> INSTRUCTIONS TO FOLLOW
Please output all the entries word for word, without the pictures.

[DATA SUPPLIED]

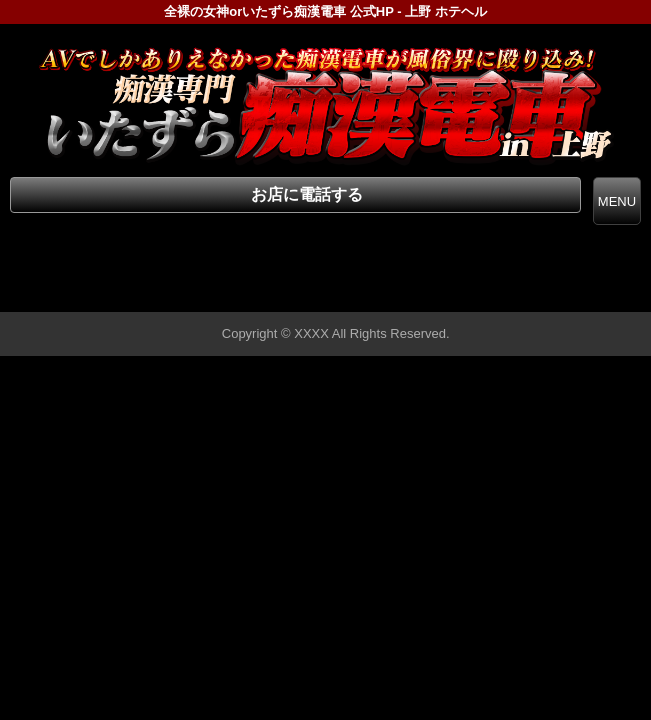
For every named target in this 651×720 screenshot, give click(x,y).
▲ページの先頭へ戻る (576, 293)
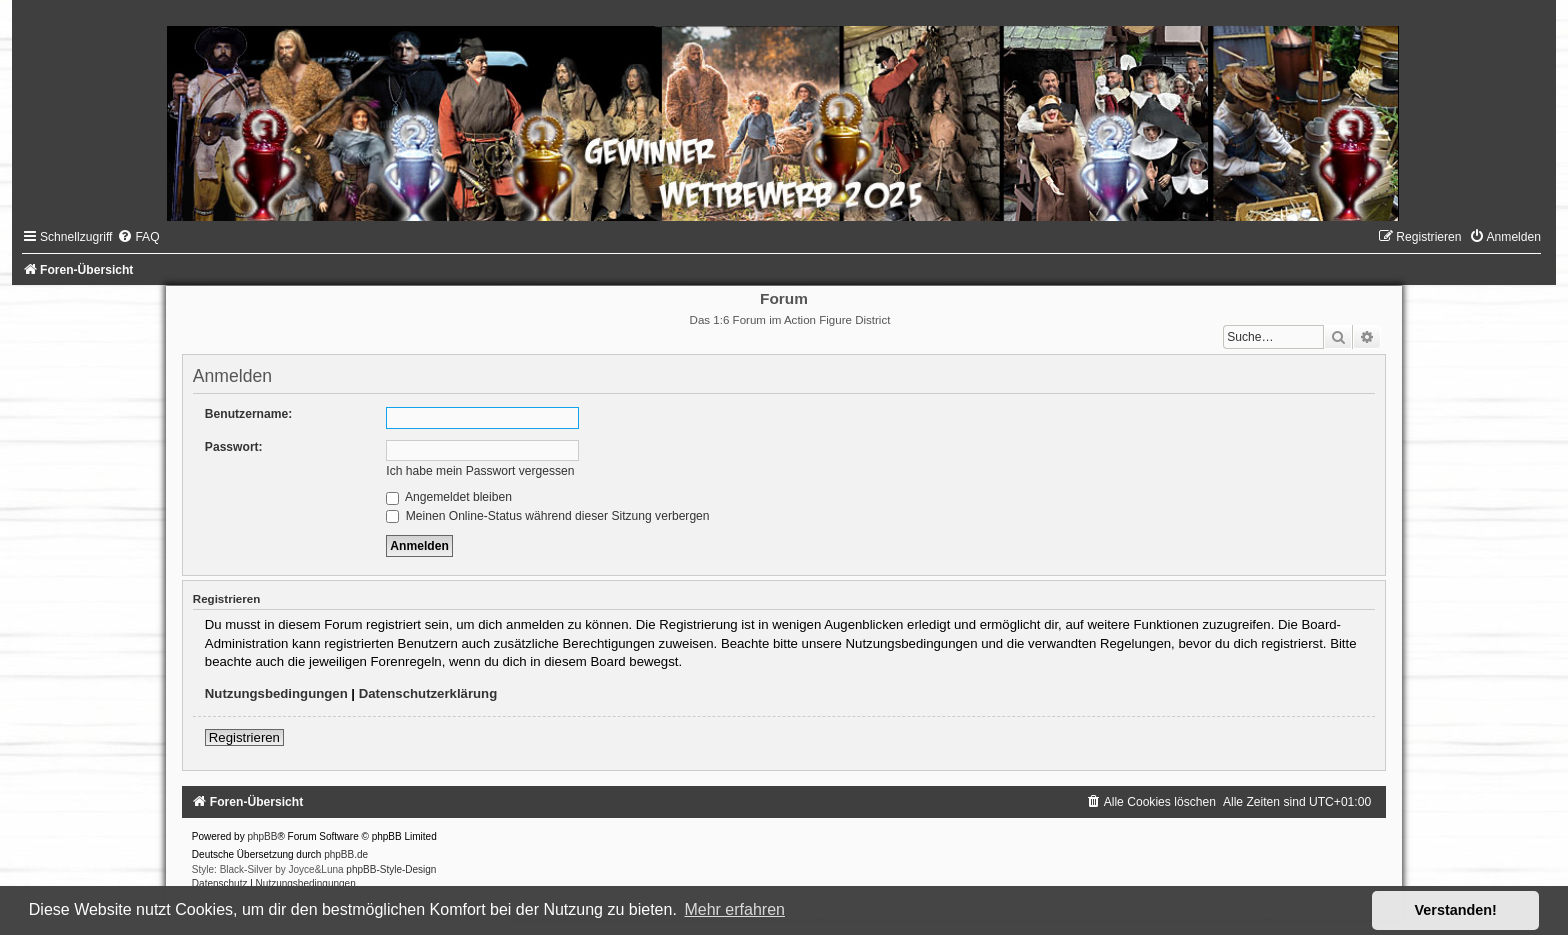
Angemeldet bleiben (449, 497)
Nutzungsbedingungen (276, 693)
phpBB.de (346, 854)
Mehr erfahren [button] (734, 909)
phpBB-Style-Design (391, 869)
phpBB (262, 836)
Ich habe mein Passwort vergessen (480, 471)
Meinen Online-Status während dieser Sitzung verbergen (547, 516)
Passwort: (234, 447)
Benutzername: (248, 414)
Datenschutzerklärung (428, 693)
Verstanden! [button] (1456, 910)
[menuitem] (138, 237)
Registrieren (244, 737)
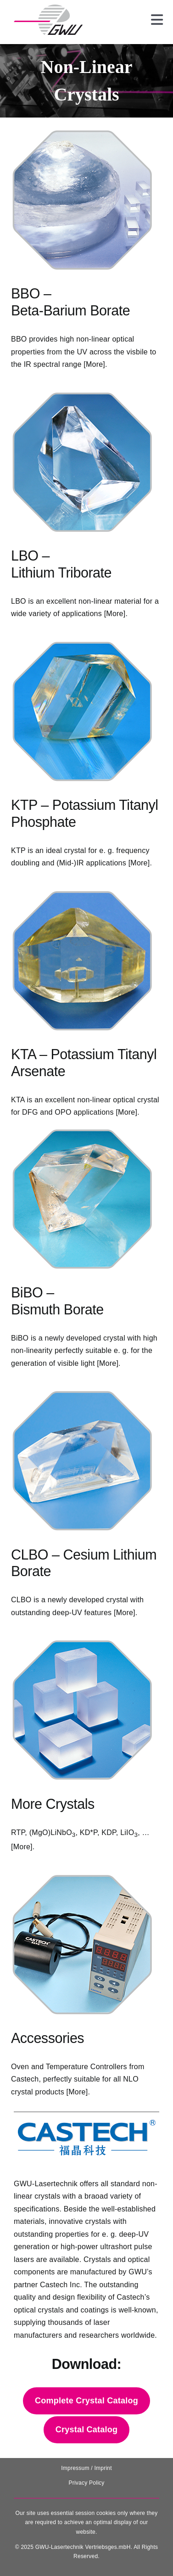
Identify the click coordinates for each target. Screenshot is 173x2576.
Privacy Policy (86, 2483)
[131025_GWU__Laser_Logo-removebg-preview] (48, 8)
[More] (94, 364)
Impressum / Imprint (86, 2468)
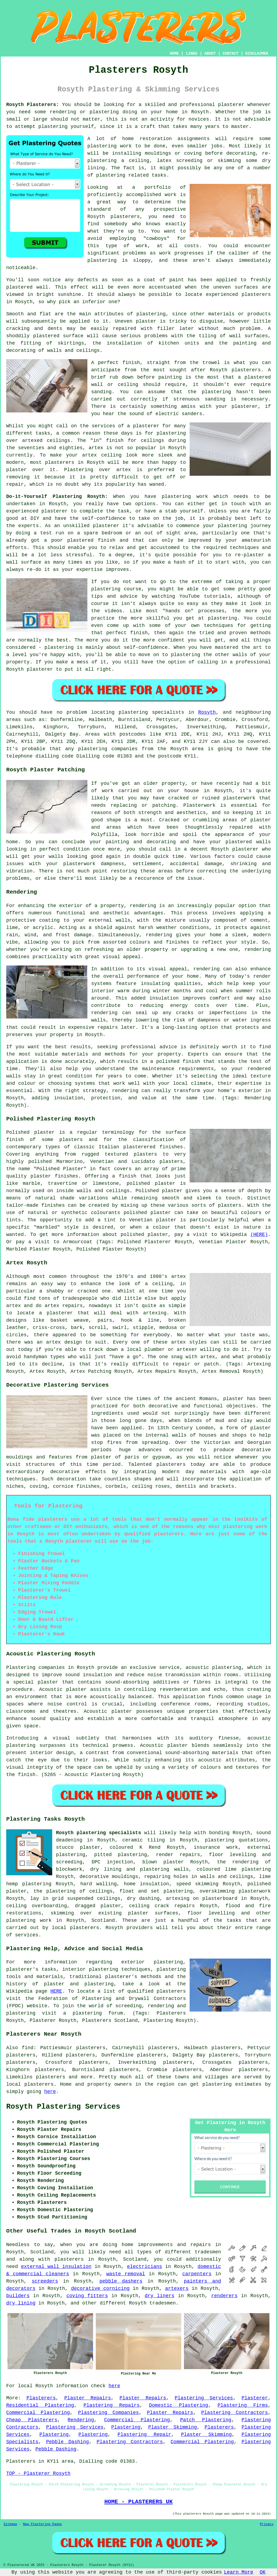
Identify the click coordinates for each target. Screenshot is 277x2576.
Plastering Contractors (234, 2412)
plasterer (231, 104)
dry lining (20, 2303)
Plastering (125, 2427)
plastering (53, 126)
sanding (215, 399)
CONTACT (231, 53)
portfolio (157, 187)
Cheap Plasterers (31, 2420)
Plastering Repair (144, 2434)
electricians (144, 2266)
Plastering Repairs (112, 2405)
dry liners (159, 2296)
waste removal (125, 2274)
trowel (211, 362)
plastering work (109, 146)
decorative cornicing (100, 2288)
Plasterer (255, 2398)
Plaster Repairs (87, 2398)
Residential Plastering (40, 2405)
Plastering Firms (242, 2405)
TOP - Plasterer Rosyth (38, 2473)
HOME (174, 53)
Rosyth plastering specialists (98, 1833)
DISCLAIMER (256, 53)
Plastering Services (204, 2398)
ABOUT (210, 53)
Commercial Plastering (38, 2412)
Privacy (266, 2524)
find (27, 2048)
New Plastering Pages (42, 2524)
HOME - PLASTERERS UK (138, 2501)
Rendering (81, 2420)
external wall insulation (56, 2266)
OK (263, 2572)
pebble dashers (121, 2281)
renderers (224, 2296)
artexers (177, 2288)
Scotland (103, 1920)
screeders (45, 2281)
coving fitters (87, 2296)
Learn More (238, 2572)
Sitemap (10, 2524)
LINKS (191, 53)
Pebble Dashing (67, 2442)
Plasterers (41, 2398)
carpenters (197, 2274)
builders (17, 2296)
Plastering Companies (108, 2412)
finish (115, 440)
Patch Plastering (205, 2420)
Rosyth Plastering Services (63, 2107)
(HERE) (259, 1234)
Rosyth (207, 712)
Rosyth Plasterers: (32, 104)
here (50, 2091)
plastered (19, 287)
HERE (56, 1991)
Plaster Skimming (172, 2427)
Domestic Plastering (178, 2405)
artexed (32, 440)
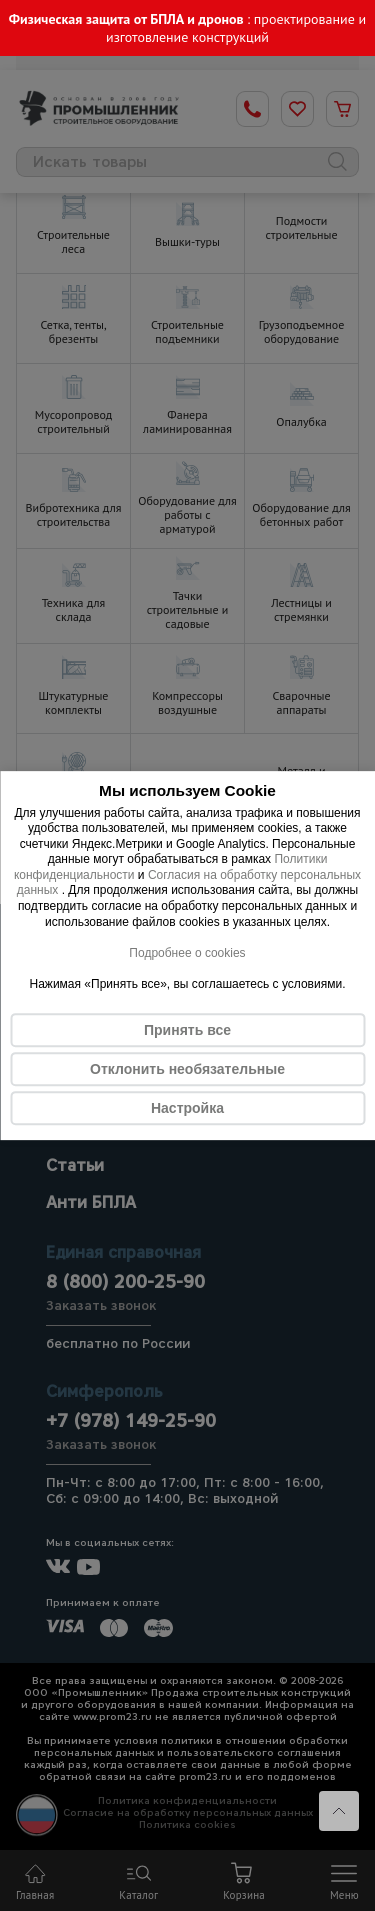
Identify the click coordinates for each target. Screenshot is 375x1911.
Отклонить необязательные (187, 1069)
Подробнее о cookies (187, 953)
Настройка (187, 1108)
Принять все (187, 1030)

[/DATA SUPPLIED]

> YOUR RESPONSE
For every named target in this 651×720 screenshot, give click(x,y).
▲ページの先頭へ戻る (576, 293)
Angemeldet bleiben (449, 497)
Nutzungsbedingungen (276, 693)
phpBB.de (346, 854)
Mehr erfahren [button] (734, 909)
phpBB-Style-Design (391, 869)
phpBB (262, 836)
Ich habe mein Passwort vergessen (480, 471)
Meinen Online-Status während dieser Sitzung verbergen (547, 516)
Passwort: (234, 447)
Benutzername: (248, 414)
Datenschutzerklärung (428, 693)
Verstanden! [button] (1456, 910)
[menuitem] (138, 237)
Registrieren (244, 737)
Identify the click coordinates for each target. Screenshot is 173x2576.
Privacy Policy (86, 2483)
[131025_GWU__Laser_Logo-removebg-preview] (48, 8)
[More] (94, 364)
Impressum / Imprint (86, 2468)
Identify the click coordinates for each target. Screenshot is 277x2576.
Plastering Contractors (234, 2412)
plasterer (231, 104)
dry lining (20, 2303)
Plastering (125, 2427)
plastering (53, 126)
sanding (215, 399)
CONTACT (231, 53)
portfolio (157, 187)
Cheap Plasterers (31, 2420)
Plastering Repair (144, 2434)
electricians (144, 2266)
Plastering Repairs (112, 2405)
dry liners (159, 2296)
waste removal (125, 2274)
trowel (211, 362)
plastering work (109, 146)
decorative cornicing (100, 2288)
Plasterer (255, 2398)
Plaster Repairs (87, 2398)
Residential Plastering (40, 2405)
Plastering Firms (242, 2405)
TOP - Plasterer Rosyth (38, 2473)
HOME (174, 53)
Rosyth plastering specialists (98, 1833)
DISCLAIMER (256, 53)
Plastering Services (204, 2398)
ABOUT (210, 53)
Commercial Plastering (38, 2412)
Privacy (266, 2524)
find (27, 2048)
New Plastering Pages (42, 2524)
HOME - PLASTERERS UK (138, 2501)
Rendering (81, 2420)
external wall insulation (56, 2266)
OK (263, 2572)
pebble dashers (121, 2281)
renderers (224, 2296)
artexers (177, 2288)
Scotland (103, 1920)
screeders (45, 2281)
coving fitters (87, 2296)
Learn More (238, 2572)
Sitemap (10, 2524)
LINKS (191, 53)
Pebble Dashing (67, 2442)
Plasterers (41, 2398)
carpenters (197, 2274)
builders (17, 2296)
Plastering Companies (108, 2412)
finish (115, 440)
Patch Plastering (205, 2420)
Rosyth Plastering Services (63, 2107)
(HERE) (259, 1234)
Rosyth (207, 712)
Rosyth Plasterers: (32, 104)
here (50, 2091)
plastered (19, 287)
HERE (56, 1991)
Plaster Skimming (172, 2427)
Domestic Plastering (178, 2405)
artexed (32, 440)
Identify the click coordinates for each target. Screenshot is 375x1911.
Отклонить необязательные (187, 1069)
Подробнее о cookies (187, 953)
Настройка (187, 1108)
Принять все (187, 1030)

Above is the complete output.